Un dernier exemple, intime : la difficulté que beaucoup d'adultes éprouvent à répondre simplement à la question « qu'est-ce qui te plaît ? » Non pas « qu'est-ce qui te réussit » ou « qu'est-ce qu'on attend de toi », mais ce qui te plaît, à toi, sans justification. L'embarras devant cette question est fréquent, et il dit quelque chose : nous avons souvent perdu le fil de notre motivation intrinsèque sous une accumulation de demandes extérieures. La retrouver demande moins une décision qu'une attention patiente, posée sur les petits signes de plaisir spontané que la vie quotidienne offre encore.
Malentendus fréquents à dissiper
Plusieurs idées circulent sur la motivation intrinsèque et brouillent la conversation.
La première est que la motivation intrinsèque serait l'apanage de personnes « passionnées » ou « inspirées », par opposition à celles qui font « bêtement » leur travail. Cette opposition est trompeuse. La motivation intrinsèque n'est pas réservée à des activités prestigieuses : on peut la rencontrer dans la conduite d'un atelier, le soin d'un patient, la préparation d'un repas, l'entretien d'un jardin. Ce qui compte, ce n'est pas la nature de l'activité, mais la qualité du lien qu'on entretient avec elle.
La deuxième idée est qu'il faudrait éliminer toute motivation extrinsèque pour vivre de façon « authentique ». C'est irréaliste et peu utile. Une grande partie de la vie adulte suppose des engagements qui ne procurent pas, en eux-mêmes, de plaisir immédiat — payer ses factures, accompagner un proche malade, accomplir des tâches administratives. Le but n'est pas d'éliminer la motivation extrinsèque, mais de ne pas la laisser coloniser tous les espaces de la vie, en particulier ceux où la motivation intrinsèque pouvait encore se loger.

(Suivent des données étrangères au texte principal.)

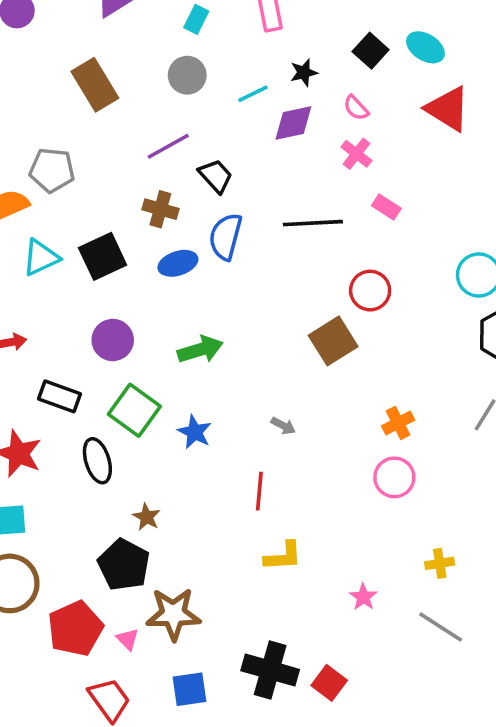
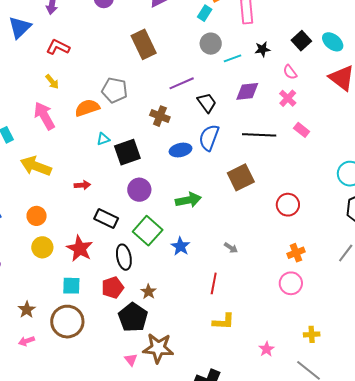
gray circle: (187, 75) -> (211, 44), moved
purple diamond: (293, 123) -> (247, 91), moved
brown cross: (160, 209) -> (160, 116), moved
black square: (103, 256) -> (127, 152), moved
cyan triangle: (41, 257) -> (103, 139), size x0.6
red circle: (370, 291) -> (288, 205), moved
brown square: (333, 341) -> (241, 177), moved
red pentagon: (75, 629) -> (113, 288), moved, size x0.7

La troisième idée, plus subtile, consiste à confondre motivation intrinsèque et facilité. Une activité portée par un élan profond peut être très exigeante, parfois douloureuse — un musicien qui répète, un parent qui veille une nuit difficile, un chercheur qui bute pendant des mois sur un problème. La motivation intrinsèque ne supprime pas l'effort. Elle modifie la qualité de l'effort : l'épuisement vécu n'a pas la même couleur quand l'activité est portée par un sens propre que quand elle ne repose que sur des récompenses extérieures.
FAQ
Comment distinguer motivation intrinsèque et motivation extrinsèque dans une situation concrète ?
Une question simple peut aider : si la récompense extérieure disparaissait — la reconnaissance, le salaire, l'évaluation — continueriez-vous l'activité, même de manière réduite ? Si la réponse est oui, sans hésitation, la motivation intrinsèque y joue un rôle réel. Si la réponse est non, ou seulement par devoir, l'activité repose principalement sur des ressorts extérieurs. Cette question ne juge pas l'activité, elle clarifie son ancrage.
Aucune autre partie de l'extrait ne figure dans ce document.